RealityMage wrote:As to the last poster, you could write portable code by testing the WXUSINGDLL definition (or something like that), and using preprocessor commands to conditionally execute different macros.
Not necessary. You can write portable code by just using DECLARE_LOCAL_EVENT_TYPE for all event types declared
and defined by the app (by which I mean in one of statically-linked units). Luckily all the quirks only apply to DECLARE macros; DEFINE_LOCAL_EVENT_TYPE is (currently) just a synonym for the non-LOCAL.
The non-LOCAL is used for events residing inside wxWidgets library -- and it makes a difference only when you're building/using wx.dll. If building, it declares the event type __declspec(dllexport); if using, it's __declspec(dllimport). In all other cases (includes linking against wx static lib), it's the same as LOCAL, that is no __declspec. I really don't know why there are non-LOCALs in the docs' examples, and I think it's wrong. Probably a left-over from the days when there was no need for LOCALs.
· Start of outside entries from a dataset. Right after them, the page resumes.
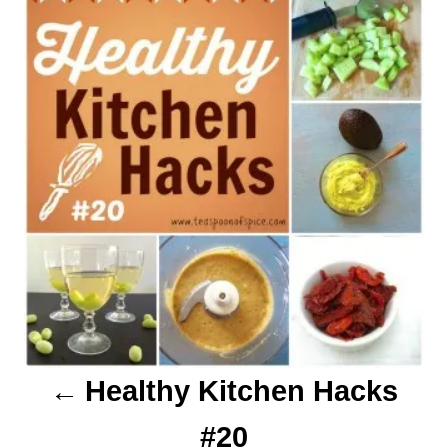
o
s
s
t
n
a
v
i
g
a
Healthy Kitchen Hacks
t
#20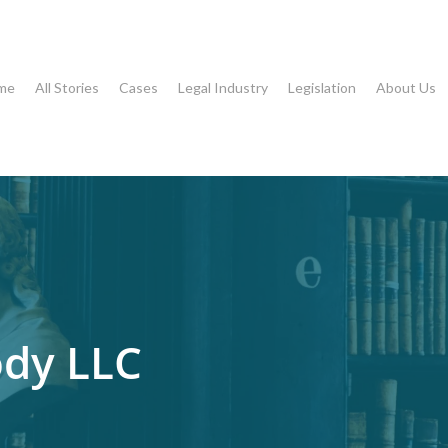
me
All Stories
Cases
Legal Industry
Legislation
About Us
dy LLC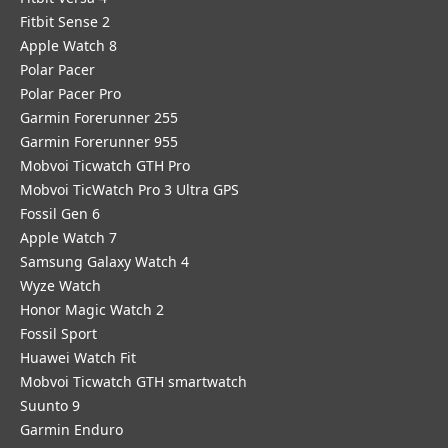
Fitbit Sense 2
Apple Watch 8
Polar Pacer
Polar Pacer Pro
Garmin Forerunner 255
Garmin Forerunner 955
Mobvoi Ticwatch GTH Pro
Mobvoi TicWatch Pro 3 Ultra GPS
Fossil Gen 6
Apple Watch 7
Samsung Galaxy Watch 4
Wyze Watch
Honor Magic Watch 2
Fossil Sport
​Huawei Watch Fit
Mobvoi Ticwatch GTH smartwatch
Suunto 9
Garmin Enduro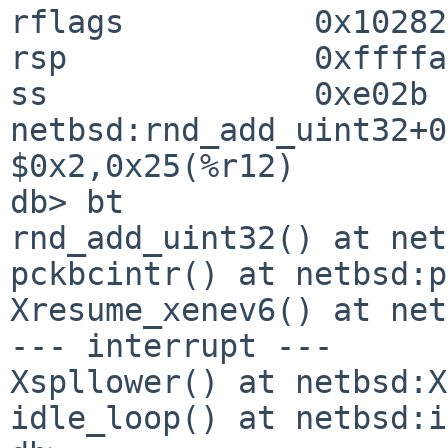
rflags          0x10282

rsp             0xffffa
ss              0xe02b

netbsd:rnd_add_uint32+0x
$0x2,0x25(%r12)

db> bt

rnd_add_uint32() at net
pckbcintr() at netbsd:p
Xresume_xenev6() at net
--- interrupt ---

Xspllower() at netbsd:X
idle_loop() at netbsd:i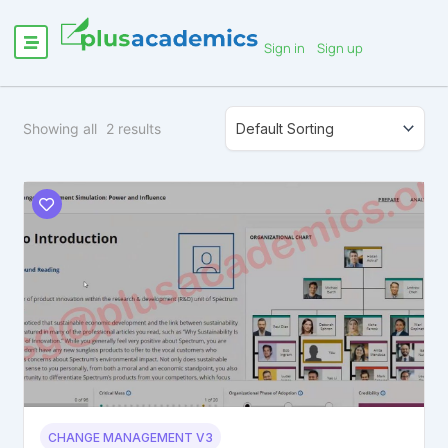
Sign in
Sign up
Showing all
2
results
CHANGE MANAGEMENT V3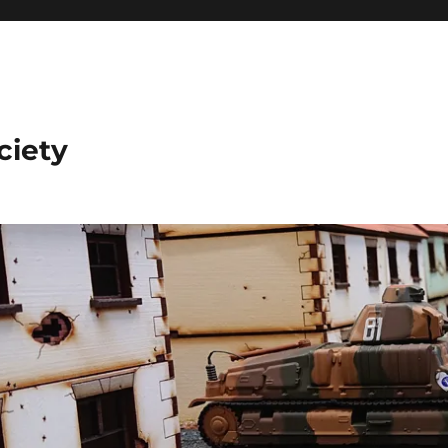
ciety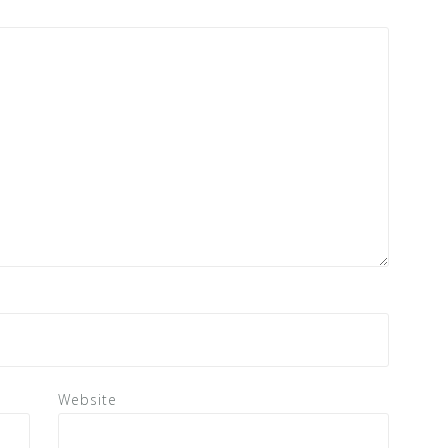
Website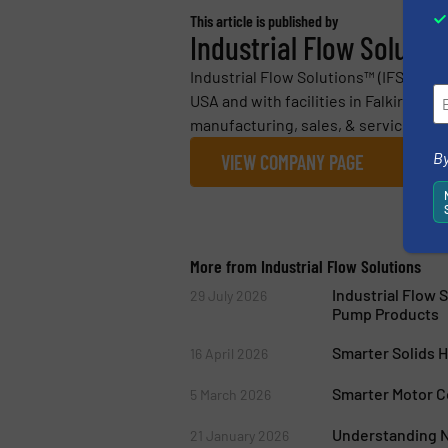
This article is published by
Industrial Flow Solutio
Industrial Flow Solutions™ (IFS) is 
USA and with facilities in Falkirk, Sco
manufacturing, sales, & service of 
By
VIEW COMPANY PAGE
More from Industrial Flow Solutions
Industrial Flow 
29 July 2026
Pump Products
Smarter Solids 
16 April 2026
Smarter Motor C
5 March 2026
Understanding N
21 January 2026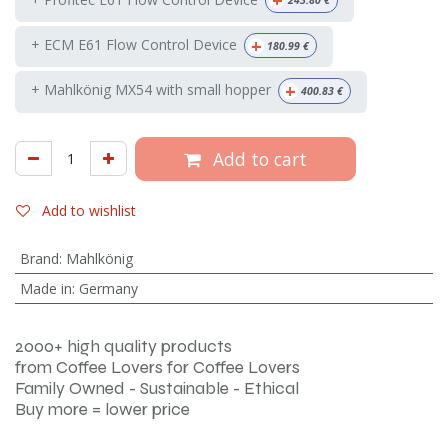
+
243.80
€
+
+ ECM E61 Flow Control Device
180.99
€
+
+ Mahlkönig MX54 with small hopper
400.83
€
Add to cart
Add to wishlist
Brand
:
Mahlkönig
Made in
:
Germany
2000+ high quality products
from Coffee Lovers for Coffee Lovers
Family Owned - Sustainable - Ethical
Buy more = lower price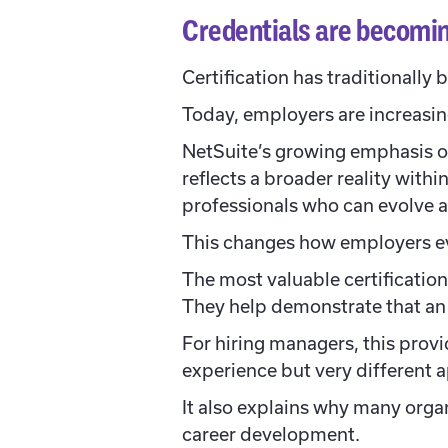
Credentials are becomin
Certification has traditionally
Today, employers are increasing
NetSuite’s growing emphasis on
reflects a broader reality with
professionals who can evolve a
This changes how employers ev
The most valuable certificatio
They help demonstrate that an 
For hiring managers, this prov
experience but very different
It also explains why many organ
career development.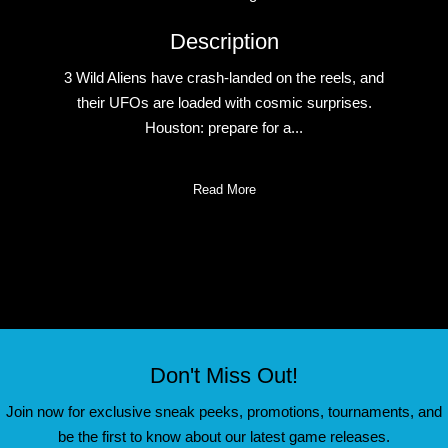
Description
3 Wild Aliens have crash-landed on the reels, and
their UFOs are loaded with cosmic surprises.
Houston: prepare for a...
Read More
Don't Miss Out!
Join now for exclusive sneak peeks, promotions, tournaments, and
be the first to know about our latest game releases.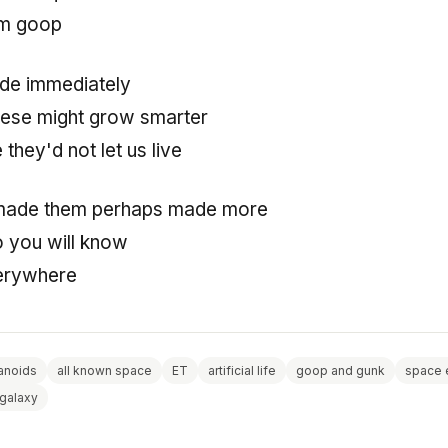
rom goop
de immediately
hese might grow smarter
they'd not let us live
made them perhaps made more
so you will know
verywhere
noids
all known space
ET
artificial life
goop and gunk
space 
 galaxy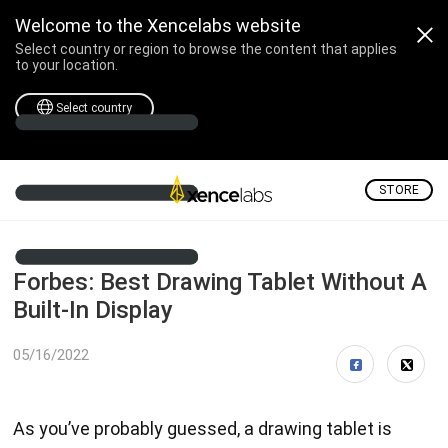
Welcome to the Xencelabs website
Select country or region to browse the content that applies
to your location.
Select country
STORE
Forbes: Best Drawing Tablet Without A
Built-In Display
05/16/2022
As you’ve probably guessed, a drawing tablet is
If you plan to have a custom DLL exporting some custom event types, you'll need your own MYDECLSPEC (defined conditionally based on whether your dll is being built/used like in the previous paragraph; you can use WXEXPORT and WXIMPORT macros from "wx/dlimpexp.h" to simplify it a bit and avoid the ugly __declspec). Then put DECLARE_EXPORTED_EVENT_TYPE(MYDECLSPEC, MYEVENT, -1) in your dll's interface header instead of the ordinary. Each such dll must have it's own declspec #define, just like the above-mentioned dlimpexp.h defines WXMAKINGDLL_BASE, WXMAKINGDLL_NET, WXMAKINGDLL_CORE etc. for building wxWidgets broken into multiple dlls.